Problem description: In the records below, find the line containing "Content Marketing"; give it again exactly, along with every line that follows, and nothing else.
### Extracted material
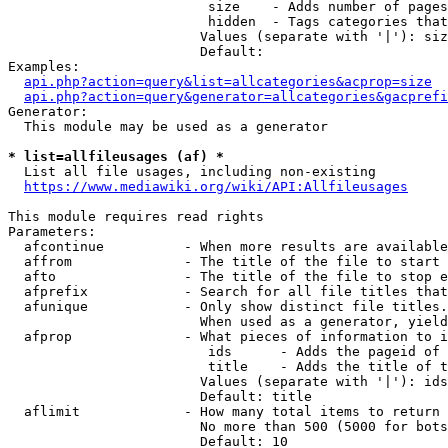
                         size    - Adds number of pages
                         hidden  - Tags categories that
                        Values (separate with '|'): siz
                        Default: 

Examples:

api.php?action=query&list=allcategories&acprop=size
api.php?action=query&generator=allcategories&gacprefi
Generator:

  This module may be used as a generator

* list=allfileusages (af) *
  List all file usages, including non-existing

https://www.mediawiki.org/wiki/API:Allfileusages
This module requires read rights

Parameters:

  afcontinue          - When more results are available
  affrom              - The title of the file to start 
  afto                - The title of the file to stop e
  afprefix            - Search for all file titles that
  afunique            - Only show distinct file titles.
                        When used as a generator, yield
  afprop              - What pieces of information to i
                         ids      - Adds the pageid of 
                         title    - Adds the title of t
                        Values (separate with '|'): ids
                        Default: title

  aflimit             - How many total items to return

                        No more than 500 (5000 for bots
                        Default: 10
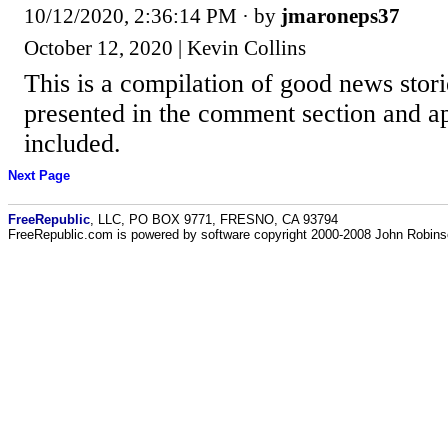
10/12/2020, 2:36:14 PM
· by
jmaroneps37
October 12, 2020 | Kevin Collins
This is a compilation of good news stor
presented in the comment section and ap
included.
Next Page
FreeRepublic
, LLC, PO BOX 9771, FRESNO, CA 93794
FreeRepublic.com is powered by software copyright 2000-2008 John Robin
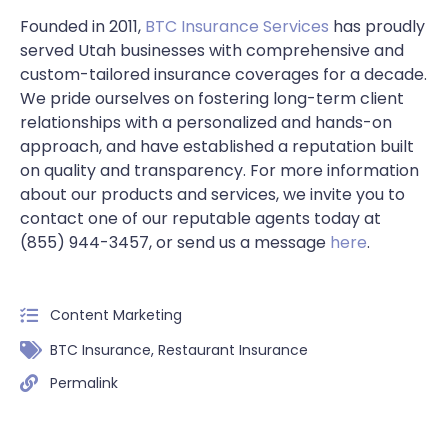
Founded in 2011,
BTC Insurance Services
has proudly
served Utah businesses with comprehensive and
custom-tailored insurance coverages for a decade.
We pride ourselves on fostering long-term client
relationships with a personalized and hands-on
approach, and have established a reputation built
on quality and transparency. For more information
about our products and services, we invite you to
contact one of our reputable agents today at
(855) 944-3457, or send us a message
here
.
Content Marketing
BTC Insurance
,
Restaurant Insurance
Permalink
######
Solution:
Content Marketing
BTC Insurance
,
Restaurant Insurance
Permalink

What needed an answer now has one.